Mobile technology is becoming just as important to higher learning as the concept of education itself. The difference is mobile technology just may over shadow traditional learning tools as more colleges and universities shift to the 21st century learning environment.
With cell phones, tablets and laptops in nearly every student’s hands, producing an engaging and dynamic learning experience now takes more than just writing notes on a whiteboard or reading a few chapters in a history book.
Mobile technology gives students the chance to take their education with them wherever they go. Whether sitting on train going home at the end of the day or while waiting for a movie to start at the theater, educators can connect to a community of learners, who today are a far cry from the traditional college student of yesteryear.

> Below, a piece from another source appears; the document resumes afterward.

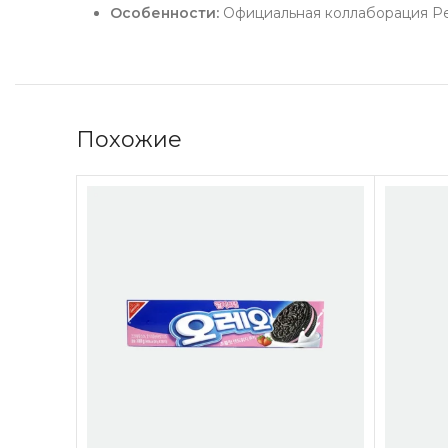
Особенности:
Официальная коллаборация Pep
Похожие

However, is mobile technology blurring the fine line between on- and off-campus learning? Can students who access all their learning materials online wherever they go receive the same education as those in a traditional classroom?
How Mobile Technology Is Used in the College Classroom
To meet the needs of today’s students, many colleges and universities have taken their curriculums and degree programs to the Internet. Instead of spending most of their time in a classroom reading textbooks or listening to lectures while sitting behind desks, they can do the same quality of work on their tablets or smartphones. Otherwise known as BYOD (Bring Your Own Device), the use of personal mobile devices in the classroom has grown rapidly over the last few years.
They can download digital textbooks, watch or listen to a recorded lecture and complete assignments through a secure Internet site. They can do this when required from the classroom or, if acceptable, from anywhere they can log in, whether it’s the school library, their dorm room or the local coffee house. Students can even receive push notifications when a new lesson is uploaded or if an assignment is due.
Twenty-first century learning and mobile technology takes teaching and learning a step further and offer college students easier access to their education. It brings non-traditional methods of teaching, such as social media, blogs and software applications to the forefront of learning. Its goal is to captivate the student body and blur the thin line between on- and off-campus learning. It also has the potential to change the teacher-student dynamic for the better, but only if it is implemented and used correctly.
Benefits of Mobile Technology
Today, many colleges and universities want to educate students in modern and relevant ways. Mobile technology can do this in several ways:
- Engage a student body that is already mobile most of the time. Utilize texting and social networks to announce campus events, class projects, special guest lectures, etc.
- Create a safer college campus. Students can receive SMS alerts in emergency situations and can contact help more easily with a cell phone than with a typical emergency landline campus phone.
- Provide real-time information that matters, such as campus events, social recommendations, news alerts, class updates, sporting events and more. Professors can send push notifications about class activities, curriculum work, etc.
- Open the doors to additional types of online college learning experiences such as Massive Open Online Courses, distance learning, etc.
Implications of Mobile Technology in the College Classroom
However, while many feel mobile technology is the way to relate to and educate tomorrow’s leaders, there are those who think that above all, any type of mobile devices brought into a classroom situation is nothing more than a distraction with students texting, checking emails and social networks regularly during class.
Others feel that it is very difficult to control what the students are doing during class time, and if they are using them for the right or wrong reasons. But more so, mobile devices can tempt students to cheat on exams or give an unfair advantage to those who do not have a smartphone or tablet. Finally, instructors who are not as tech-friendly as other educators many find using mobile technology a strain on their teaching skills.